# Material provided
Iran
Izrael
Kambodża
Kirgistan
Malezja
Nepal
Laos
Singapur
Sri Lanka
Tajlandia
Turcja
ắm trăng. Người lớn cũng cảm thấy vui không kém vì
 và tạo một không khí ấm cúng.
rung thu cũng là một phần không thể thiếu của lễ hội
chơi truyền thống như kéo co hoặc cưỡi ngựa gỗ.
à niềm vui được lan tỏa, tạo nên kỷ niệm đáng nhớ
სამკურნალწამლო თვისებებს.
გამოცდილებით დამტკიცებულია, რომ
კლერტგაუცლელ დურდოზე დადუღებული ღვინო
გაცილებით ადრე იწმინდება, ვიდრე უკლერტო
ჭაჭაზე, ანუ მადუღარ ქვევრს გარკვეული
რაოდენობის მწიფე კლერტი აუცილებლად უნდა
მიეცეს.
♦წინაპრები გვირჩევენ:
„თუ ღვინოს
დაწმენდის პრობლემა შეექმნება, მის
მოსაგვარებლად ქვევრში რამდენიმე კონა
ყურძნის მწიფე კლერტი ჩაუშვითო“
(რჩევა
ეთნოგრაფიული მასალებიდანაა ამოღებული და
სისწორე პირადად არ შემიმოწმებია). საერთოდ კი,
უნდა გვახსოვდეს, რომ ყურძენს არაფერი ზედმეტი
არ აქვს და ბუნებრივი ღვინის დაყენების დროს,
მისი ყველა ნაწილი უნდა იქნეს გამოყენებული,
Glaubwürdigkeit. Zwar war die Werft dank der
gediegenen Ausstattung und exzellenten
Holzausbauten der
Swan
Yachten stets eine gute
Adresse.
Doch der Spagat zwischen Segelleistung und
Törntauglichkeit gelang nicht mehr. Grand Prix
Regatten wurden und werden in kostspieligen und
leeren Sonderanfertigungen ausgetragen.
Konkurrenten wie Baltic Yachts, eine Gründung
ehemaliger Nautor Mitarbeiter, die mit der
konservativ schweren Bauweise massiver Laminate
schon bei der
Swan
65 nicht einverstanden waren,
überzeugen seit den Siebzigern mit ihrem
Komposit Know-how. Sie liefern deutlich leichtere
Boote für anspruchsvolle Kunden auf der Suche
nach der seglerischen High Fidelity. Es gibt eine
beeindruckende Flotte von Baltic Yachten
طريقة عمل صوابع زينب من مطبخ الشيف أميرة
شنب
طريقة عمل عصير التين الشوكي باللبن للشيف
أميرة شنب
---
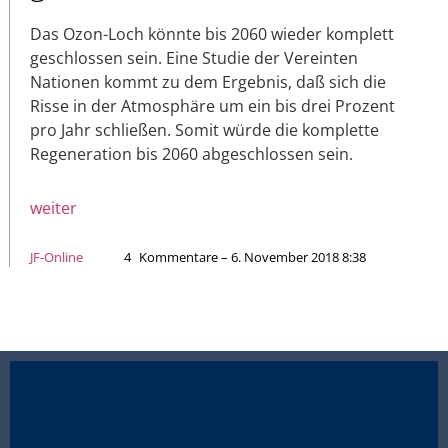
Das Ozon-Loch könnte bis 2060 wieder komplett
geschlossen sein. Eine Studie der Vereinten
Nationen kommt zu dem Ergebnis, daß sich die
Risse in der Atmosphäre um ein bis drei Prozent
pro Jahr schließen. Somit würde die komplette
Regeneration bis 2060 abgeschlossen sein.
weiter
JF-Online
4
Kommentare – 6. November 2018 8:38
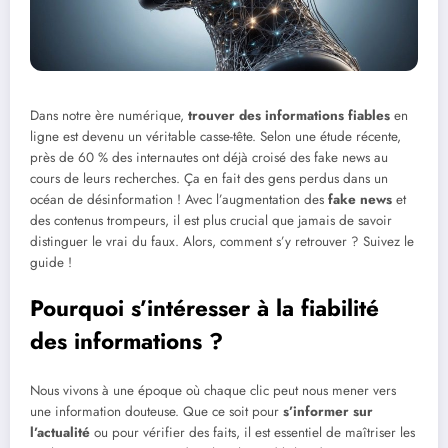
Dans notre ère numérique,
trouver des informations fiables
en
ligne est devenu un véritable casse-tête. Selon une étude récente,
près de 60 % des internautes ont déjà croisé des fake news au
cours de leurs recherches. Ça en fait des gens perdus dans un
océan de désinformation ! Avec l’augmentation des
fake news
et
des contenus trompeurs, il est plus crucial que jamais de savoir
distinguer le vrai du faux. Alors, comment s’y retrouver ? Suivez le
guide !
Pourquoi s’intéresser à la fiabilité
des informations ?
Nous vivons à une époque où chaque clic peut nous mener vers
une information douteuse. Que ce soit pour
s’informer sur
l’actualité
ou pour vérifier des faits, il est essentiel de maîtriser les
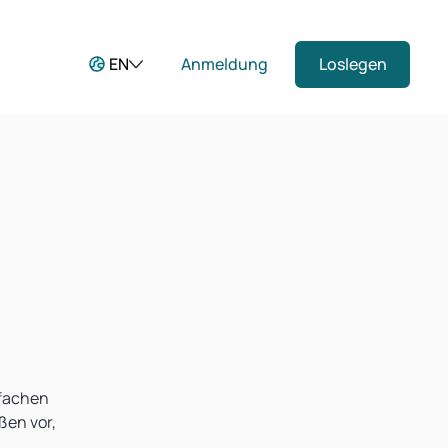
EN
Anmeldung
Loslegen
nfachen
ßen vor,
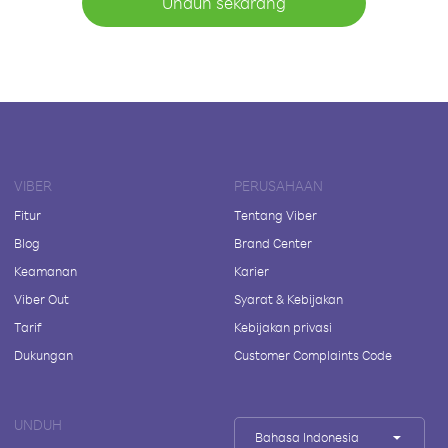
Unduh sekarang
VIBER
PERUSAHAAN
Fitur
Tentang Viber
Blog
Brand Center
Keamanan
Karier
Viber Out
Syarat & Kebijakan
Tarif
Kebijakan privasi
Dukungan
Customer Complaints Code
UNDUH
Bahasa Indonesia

# Action item
Every line above from the line with "Customer Complaints Code" to the line with "Bahasa Indonesia", inclusive, must be returned exactly; no other line belongs in the reply.

# Expected answer
Customer Complaints Code
UNDUH
Bahasa Indonesia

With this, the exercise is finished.